Task statement ->
Each entry must be restated word for word, with nothing omitted.

Data entries:
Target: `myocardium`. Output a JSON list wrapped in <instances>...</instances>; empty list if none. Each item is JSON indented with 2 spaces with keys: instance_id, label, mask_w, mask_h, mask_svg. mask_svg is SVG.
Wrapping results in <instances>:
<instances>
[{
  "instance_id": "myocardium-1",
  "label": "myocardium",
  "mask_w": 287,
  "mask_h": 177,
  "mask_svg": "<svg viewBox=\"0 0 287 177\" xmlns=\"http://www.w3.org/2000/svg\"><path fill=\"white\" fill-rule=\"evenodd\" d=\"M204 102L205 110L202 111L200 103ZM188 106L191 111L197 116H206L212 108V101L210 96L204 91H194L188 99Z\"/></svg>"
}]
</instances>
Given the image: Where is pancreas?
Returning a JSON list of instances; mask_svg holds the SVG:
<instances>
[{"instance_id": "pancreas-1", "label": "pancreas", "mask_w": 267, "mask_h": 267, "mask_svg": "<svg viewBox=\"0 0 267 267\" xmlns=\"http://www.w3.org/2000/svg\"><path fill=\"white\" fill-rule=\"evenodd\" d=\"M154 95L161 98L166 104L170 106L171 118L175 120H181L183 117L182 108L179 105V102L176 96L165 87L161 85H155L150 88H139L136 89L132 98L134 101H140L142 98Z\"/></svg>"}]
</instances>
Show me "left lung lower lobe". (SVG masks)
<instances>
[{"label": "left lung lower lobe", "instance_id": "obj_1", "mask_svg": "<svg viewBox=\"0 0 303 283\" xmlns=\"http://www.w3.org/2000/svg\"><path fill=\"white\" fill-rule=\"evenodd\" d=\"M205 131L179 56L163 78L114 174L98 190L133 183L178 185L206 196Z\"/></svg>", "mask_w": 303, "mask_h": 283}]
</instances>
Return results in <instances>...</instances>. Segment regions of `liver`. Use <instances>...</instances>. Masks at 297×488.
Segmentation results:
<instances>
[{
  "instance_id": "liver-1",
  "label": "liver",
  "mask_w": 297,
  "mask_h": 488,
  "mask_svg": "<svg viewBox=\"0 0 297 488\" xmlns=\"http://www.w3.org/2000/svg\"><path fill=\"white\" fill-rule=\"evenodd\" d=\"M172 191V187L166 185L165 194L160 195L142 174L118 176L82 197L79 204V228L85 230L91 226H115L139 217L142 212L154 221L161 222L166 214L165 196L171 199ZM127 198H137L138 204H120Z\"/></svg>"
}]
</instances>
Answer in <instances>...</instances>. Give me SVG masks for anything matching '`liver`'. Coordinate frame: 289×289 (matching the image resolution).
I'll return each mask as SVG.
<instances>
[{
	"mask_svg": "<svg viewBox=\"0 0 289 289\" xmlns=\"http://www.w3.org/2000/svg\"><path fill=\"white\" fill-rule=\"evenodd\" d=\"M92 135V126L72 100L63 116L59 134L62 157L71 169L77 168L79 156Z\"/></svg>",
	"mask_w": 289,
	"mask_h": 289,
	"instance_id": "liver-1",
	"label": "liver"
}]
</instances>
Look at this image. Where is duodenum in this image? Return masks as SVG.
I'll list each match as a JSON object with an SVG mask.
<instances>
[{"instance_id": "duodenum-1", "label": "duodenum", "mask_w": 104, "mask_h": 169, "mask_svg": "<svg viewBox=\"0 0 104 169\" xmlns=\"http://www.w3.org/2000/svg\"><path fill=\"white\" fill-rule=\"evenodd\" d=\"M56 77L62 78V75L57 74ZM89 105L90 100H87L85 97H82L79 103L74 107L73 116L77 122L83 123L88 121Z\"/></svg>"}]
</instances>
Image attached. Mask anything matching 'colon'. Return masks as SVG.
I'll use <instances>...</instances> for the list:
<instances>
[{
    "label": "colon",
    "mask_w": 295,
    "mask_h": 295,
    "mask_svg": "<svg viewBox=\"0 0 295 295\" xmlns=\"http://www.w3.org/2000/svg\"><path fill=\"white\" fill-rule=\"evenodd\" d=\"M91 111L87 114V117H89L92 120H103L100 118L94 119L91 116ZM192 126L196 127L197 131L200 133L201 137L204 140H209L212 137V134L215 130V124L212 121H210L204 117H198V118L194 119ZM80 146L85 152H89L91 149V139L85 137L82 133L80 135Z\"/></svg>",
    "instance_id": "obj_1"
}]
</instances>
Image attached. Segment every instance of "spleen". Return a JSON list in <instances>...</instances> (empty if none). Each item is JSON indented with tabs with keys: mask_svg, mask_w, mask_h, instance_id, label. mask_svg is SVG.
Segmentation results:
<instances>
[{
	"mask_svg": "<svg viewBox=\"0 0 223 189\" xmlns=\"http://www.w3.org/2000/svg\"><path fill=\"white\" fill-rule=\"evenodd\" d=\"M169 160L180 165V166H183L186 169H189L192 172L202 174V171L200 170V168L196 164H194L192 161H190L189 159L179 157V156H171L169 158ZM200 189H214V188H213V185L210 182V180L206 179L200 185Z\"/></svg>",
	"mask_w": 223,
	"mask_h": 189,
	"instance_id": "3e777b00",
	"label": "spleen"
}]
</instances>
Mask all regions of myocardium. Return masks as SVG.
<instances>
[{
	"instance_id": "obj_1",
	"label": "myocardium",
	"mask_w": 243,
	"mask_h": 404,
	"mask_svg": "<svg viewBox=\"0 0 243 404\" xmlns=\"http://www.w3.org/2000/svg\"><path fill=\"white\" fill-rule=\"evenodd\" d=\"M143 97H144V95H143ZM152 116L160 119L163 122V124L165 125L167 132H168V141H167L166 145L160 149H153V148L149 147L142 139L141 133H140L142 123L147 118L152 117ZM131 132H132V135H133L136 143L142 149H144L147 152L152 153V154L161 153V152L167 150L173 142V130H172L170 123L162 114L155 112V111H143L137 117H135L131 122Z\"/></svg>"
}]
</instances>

Written response ->
Target: `myocardium`. Output a JSON list wrapped in <instances>...</instances>; empty list if none. Each item is JSON indented with 2 spaces with keys: instance_id, label, mask_w, mask_h, mask_svg. mask_svg is SVG.
Wrapping results in <instances>:
<instances>
[{
  "instance_id": "myocardium-1",
  "label": "myocardium",
  "mask_w": 287,
  "mask_h": 177,
  "mask_svg": "<svg viewBox=\"0 0 287 177\" xmlns=\"http://www.w3.org/2000/svg\"><path fill=\"white\" fill-rule=\"evenodd\" d=\"M204 102L205 110L202 111L200 103ZM188 106L191 111L197 116H206L212 108V101L210 96L204 91H194L188 99Z\"/></svg>"
}]
</instances>
Given the image: Where is pancreas?
Returning a JSON list of instances; mask_svg holds the SVG:
<instances>
[{"instance_id": "pancreas-1", "label": "pancreas", "mask_w": 267, "mask_h": 267, "mask_svg": "<svg viewBox=\"0 0 267 267\" xmlns=\"http://www.w3.org/2000/svg\"><path fill=\"white\" fill-rule=\"evenodd\" d=\"M154 95L161 98L166 104L170 106L171 118L175 120H181L183 117L182 108L179 105V102L176 96L165 87L161 85H155L150 88H139L136 89L132 98L134 101H140L142 98Z\"/></svg>"}]
</instances>
Show me "left lung lower lobe". (SVG masks)
<instances>
[{"label": "left lung lower lobe", "instance_id": "obj_1", "mask_svg": "<svg viewBox=\"0 0 303 283\" xmlns=\"http://www.w3.org/2000/svg\"><path fill=\"white\" fill-rule=\"evenodd\" d=\"M205 131L179 56L163 78L114 174L98 190L133 183L178 185L206 196Z\"/></svg>", "mask_w": 303, "mask_h": 283}]
</instances>
Return results in <instances>...</instances>. Segment regions of `liver`. Use <instances>...</instances>. Masks at 297×488.
Segmentation results:
<instances>
[{
  "instance_id": "liver-1",
  "label": "liver",
  "mask_w": 297,
  "mask_h": 488,
  "mask_svg": "<svg viewBox=\"0 0 297 488\" xmlns=\"http://www.w3.org/2000/svg\"><path fill=\"white\" fill-rule=\"evenodd\" d=\"M172 191V187L166 185L165 194L160 195L142 174L118 176L82 197L79 204V228L85 230L91 226H115L139 217L142 212L154 221L161 222L166 214L165 196L171 199ZM127 198H137L138 204H120Z\"/></svg>"
}]
</instances>
Answer in <instances>...</instances>. Give me SVG masks for anything matching '`liver`'. Coordinate frame: 289×289 (matching the image resolution).
I'll return each mask as SVG.
<instances>
[{
	"mask_svg": "<svg viewBox=\"0 0 289 289\" xmlns=\"http://www.w3.org/2000/svg\"><path fill=\"white\" fill-rule=\"evenodd\" d=\"M92 135V126L72 100L63 116L59 134L62 157L71 169L77 168L79 156Z\"/></svg>",
	"mask_w": 289,
	"mask_h": 289,
	"instance_id": "liver-1",
	"label": "liver"
}]
</instances>
Look at this image. Where is duodenum in this image? Return masks as SVG.
I'll list each match as a JSON object with an SVG mask.
<instances>
[{"instance_id": "duodenum-1", "label": "duodenum", "mask_w": 104, "mask_h": 169, "mask_svg": "<svg viewBox=\"0 0 104 169\" xmlns=\"http://www.w3.org/2000/svg\"><path fill=\"white\" fill-rule=\"evenodd\" d=\"M56 77L62 78V75L57 74ZM89 105L90 100H87L85 97H82L79 103L74 107L73 116L77 122L83 123L88 121Z\"/></svg>"}]
</instances>
Image attached. Mask anything matching 'colon'. Return masks as SVG.
I'll use <instances>...</instances> for the list:
<instances>
[{
    "label": "colon",
    "mask_w": 295,
    "mask_h": 295,
    "mask_svg": "<svg viewBox=\"0 0 295 295\" xmlns=\"http://www.w3.org/2000/svg\"><path fill=\"white\" fill-rule=\"evenodd\" d=\"M91 111L87 114V117H89L92 120H103L100 118L94 119L91 116ZM192 126L196 127L197 131L200 133L201 137L204 140H209L212 137V134L215 130V124L212 121H210L204 117H198V118L194 119ZM80 146L85 152H89L91 149V139L85 137L82 133L80 135Z\"/></svg>",
    "instance_id": "obj_1"
}]
</instances>
Image attached. Segment every instance of "spleen". Return a JSON list in <instances>...</instances> (empty if none). Each item is JSON indented with tabs with keys: mask_svg, mask_w, mask_h, instance_id, label. mask_svg is SVG.
Segmentation results:
<instances>
[{
	"mask_svg": "<svg viewBox=\"0 0 223 189\" xmlns=\"http://www.w3.org/2000/svg\"><path fill=\"white\" fill-rule=\"evenodd\" d=\"M169 160L180 165V166H183L186 169H189L192 172L202 174V171L200 170V168L196 164H194L192 161H190L189 159L179 157V156H171L169 158ZM200 189H214V188H213V185L210 182V180L206 179L200 185Z\"/></svg>",
	"mask_w": 223,
	"mask_h": 189,
	"instance_id": "3e777b00",
	"label": "spleen"
}]
</instances>
Mask all regions of myocardium. Return masks as SVG.
<instances>
[{
	"instance_id": "obj_1",
	"label": "myocardium",
	"mask_w": 243,
	"mask_h": 404,
	"mask_svg": "<svg viewBox=\"0 0 243 404\" xmlns=\"http://www.w3.org/2000/svg\"><path fill=\"white\" fill-rule=\"evenodd\" d=\"M143 97H144V95H143ZM152 116L160 119L163 122V124L165 125L167 132H168V141H167L166 145L160 149H153V148L149 147L142 139L141 133H140L142 123L147 118L152 117ZM131 132H132V135H133L136 143L142 149H144L147 152L152 153V154L161 153V152L167 150L173 142V130H172L170 123L162 114L155 112V111H143L137 117H135L131 122Z\"/></svg>"
}]
</instances>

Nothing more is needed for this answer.